Dynamic memory allows information stored therein to be changed by
the computer system 800. RAM allows a unit of information stored at
a location called a memory address to be stored and retrieved
independently of information at neighboring addresses. The memory
804 is also used by the processor 802 to store temporary values
during execution of processor instructions. The computer system 800
also includes a read only memory (ROM) 806 or other static storage
device coupled to the bus 810 for storing static information,
including instructions, that is not changed by the computer system
800. Some memory is composed of volatile storage that loses the
information stored thereon when power is lost. Also coupled to bus
810 is a non-volatile (persistent) storage device 808, such as a
magnetic disk, optical disk or flash card, for storing information,
including instructions, that persists even when the computer system
800 is turned off or otherwise loses power.

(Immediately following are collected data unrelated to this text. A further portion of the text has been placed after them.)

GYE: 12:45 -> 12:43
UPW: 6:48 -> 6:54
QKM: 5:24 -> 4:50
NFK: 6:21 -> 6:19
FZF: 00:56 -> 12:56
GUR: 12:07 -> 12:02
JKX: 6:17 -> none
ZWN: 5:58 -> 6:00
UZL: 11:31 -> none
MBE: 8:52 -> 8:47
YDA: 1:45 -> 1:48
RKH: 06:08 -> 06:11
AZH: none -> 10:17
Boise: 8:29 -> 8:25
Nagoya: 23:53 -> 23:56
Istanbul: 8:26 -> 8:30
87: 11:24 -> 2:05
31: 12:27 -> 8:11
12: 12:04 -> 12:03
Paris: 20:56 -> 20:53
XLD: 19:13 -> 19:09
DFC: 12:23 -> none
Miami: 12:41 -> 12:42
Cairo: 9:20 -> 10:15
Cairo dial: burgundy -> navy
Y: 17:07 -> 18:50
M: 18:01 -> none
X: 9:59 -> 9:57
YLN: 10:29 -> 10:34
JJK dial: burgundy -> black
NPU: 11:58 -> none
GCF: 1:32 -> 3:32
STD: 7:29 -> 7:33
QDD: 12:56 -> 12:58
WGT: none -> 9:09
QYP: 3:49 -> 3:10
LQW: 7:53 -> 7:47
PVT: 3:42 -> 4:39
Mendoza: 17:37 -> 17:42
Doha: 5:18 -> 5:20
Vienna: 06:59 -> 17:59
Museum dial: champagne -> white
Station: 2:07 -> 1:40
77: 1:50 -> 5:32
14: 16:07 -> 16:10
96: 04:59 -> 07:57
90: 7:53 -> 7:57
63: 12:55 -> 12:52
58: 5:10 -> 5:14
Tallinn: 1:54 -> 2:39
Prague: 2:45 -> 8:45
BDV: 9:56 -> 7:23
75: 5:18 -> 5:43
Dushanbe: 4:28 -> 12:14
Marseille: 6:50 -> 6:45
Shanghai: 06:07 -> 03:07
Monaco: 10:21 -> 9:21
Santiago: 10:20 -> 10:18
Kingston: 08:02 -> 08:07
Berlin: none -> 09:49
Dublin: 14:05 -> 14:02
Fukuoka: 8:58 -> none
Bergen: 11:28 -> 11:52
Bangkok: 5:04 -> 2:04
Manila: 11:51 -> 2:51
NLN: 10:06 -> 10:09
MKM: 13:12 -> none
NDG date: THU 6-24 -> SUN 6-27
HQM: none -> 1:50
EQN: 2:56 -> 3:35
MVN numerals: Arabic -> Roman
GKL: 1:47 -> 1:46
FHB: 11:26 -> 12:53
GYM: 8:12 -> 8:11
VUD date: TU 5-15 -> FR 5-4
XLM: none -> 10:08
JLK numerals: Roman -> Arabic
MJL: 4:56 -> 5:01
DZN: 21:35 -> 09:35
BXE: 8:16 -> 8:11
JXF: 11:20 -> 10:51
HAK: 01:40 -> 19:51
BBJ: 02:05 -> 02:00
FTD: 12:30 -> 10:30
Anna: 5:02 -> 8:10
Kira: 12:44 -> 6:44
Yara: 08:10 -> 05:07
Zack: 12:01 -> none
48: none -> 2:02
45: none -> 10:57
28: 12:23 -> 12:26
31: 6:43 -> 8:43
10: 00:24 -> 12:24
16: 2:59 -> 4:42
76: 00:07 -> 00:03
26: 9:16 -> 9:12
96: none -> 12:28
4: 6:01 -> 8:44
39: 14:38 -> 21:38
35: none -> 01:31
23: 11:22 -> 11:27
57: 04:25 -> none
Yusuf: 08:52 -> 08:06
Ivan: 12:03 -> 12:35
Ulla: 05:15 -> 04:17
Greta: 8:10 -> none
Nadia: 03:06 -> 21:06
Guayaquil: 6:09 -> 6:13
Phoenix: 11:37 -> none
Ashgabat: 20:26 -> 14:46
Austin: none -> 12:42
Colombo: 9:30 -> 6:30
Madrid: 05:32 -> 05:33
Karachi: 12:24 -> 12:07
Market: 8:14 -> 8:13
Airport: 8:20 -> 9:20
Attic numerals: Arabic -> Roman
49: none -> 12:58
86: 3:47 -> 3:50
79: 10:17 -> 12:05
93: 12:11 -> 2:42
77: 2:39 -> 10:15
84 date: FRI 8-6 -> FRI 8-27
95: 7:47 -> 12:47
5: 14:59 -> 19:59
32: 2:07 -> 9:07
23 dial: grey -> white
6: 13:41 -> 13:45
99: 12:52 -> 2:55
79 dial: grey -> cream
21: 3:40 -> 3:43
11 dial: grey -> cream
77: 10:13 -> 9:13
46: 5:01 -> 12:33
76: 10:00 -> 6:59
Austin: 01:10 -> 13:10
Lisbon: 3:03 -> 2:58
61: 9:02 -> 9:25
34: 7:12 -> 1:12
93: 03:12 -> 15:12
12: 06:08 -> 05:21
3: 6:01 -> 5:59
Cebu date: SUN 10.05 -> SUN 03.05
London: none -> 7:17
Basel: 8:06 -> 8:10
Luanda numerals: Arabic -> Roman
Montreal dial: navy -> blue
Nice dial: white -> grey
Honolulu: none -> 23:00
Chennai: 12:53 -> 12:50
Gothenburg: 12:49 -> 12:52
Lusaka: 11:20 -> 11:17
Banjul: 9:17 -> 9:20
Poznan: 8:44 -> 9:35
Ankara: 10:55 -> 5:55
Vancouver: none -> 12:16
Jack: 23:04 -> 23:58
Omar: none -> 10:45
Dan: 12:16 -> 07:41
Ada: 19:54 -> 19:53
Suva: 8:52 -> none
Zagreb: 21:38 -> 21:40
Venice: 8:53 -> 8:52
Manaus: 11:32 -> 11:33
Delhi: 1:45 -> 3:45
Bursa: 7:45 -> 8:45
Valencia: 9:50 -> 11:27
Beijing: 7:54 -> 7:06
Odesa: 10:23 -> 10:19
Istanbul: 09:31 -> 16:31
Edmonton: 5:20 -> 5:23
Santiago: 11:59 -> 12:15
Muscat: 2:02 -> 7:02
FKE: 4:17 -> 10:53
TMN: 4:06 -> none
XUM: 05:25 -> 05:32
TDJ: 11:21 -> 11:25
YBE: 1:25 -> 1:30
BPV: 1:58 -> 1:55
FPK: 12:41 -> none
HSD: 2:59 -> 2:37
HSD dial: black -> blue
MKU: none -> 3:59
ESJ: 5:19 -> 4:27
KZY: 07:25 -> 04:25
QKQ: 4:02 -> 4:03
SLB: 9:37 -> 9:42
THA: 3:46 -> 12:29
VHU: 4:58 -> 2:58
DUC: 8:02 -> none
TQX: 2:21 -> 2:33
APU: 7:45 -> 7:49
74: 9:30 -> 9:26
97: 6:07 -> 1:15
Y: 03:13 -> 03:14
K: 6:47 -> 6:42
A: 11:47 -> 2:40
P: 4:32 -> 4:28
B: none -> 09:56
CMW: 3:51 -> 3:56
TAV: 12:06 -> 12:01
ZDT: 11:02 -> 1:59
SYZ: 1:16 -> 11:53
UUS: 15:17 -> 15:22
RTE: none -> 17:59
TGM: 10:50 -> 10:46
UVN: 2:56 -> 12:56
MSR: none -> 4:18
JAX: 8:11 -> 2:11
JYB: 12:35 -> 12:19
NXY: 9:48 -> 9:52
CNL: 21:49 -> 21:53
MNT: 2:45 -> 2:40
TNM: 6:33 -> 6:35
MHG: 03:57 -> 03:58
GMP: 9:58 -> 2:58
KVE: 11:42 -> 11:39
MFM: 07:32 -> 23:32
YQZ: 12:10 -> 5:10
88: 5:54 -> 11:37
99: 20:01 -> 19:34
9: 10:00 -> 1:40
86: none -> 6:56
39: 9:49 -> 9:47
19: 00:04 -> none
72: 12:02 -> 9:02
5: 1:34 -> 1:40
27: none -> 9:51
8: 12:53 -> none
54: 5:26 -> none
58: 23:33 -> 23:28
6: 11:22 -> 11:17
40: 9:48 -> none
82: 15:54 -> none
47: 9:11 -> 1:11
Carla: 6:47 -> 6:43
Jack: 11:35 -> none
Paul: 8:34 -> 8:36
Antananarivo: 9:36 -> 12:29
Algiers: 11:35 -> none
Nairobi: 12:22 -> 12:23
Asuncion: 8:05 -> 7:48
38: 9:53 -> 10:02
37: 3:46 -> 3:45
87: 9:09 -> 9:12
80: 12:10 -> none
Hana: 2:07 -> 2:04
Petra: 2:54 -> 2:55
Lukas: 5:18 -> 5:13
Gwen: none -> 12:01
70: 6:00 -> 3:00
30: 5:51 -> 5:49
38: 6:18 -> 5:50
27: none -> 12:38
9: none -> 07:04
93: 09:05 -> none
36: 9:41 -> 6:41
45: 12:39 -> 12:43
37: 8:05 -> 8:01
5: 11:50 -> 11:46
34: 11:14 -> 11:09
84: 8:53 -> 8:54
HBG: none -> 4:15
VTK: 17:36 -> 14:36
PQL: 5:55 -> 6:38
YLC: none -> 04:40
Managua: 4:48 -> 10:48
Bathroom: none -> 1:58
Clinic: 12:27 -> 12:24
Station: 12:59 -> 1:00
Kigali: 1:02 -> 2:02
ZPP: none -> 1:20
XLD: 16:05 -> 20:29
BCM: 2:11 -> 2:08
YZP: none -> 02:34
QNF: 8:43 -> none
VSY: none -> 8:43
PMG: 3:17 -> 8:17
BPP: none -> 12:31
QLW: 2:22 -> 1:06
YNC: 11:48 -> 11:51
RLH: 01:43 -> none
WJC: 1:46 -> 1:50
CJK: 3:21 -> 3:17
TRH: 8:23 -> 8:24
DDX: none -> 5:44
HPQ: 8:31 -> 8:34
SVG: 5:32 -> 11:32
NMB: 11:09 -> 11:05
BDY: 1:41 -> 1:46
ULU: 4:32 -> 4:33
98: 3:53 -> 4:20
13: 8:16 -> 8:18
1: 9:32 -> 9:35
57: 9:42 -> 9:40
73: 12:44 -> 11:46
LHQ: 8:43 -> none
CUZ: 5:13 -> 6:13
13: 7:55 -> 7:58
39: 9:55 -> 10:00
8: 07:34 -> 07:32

[0153] Information, including instructions for audio summary of
activity for a user, is provided to the bus 810 for use by the
processor from an external input device 812, such as a keyboard
containing alphanumeric keys operated by a human user, or a sensor.
A sensor detects conditions in its vicinity and transforms those
detections into physical expression compatible with the measurable
phenomenon used to represent information in computer system 800.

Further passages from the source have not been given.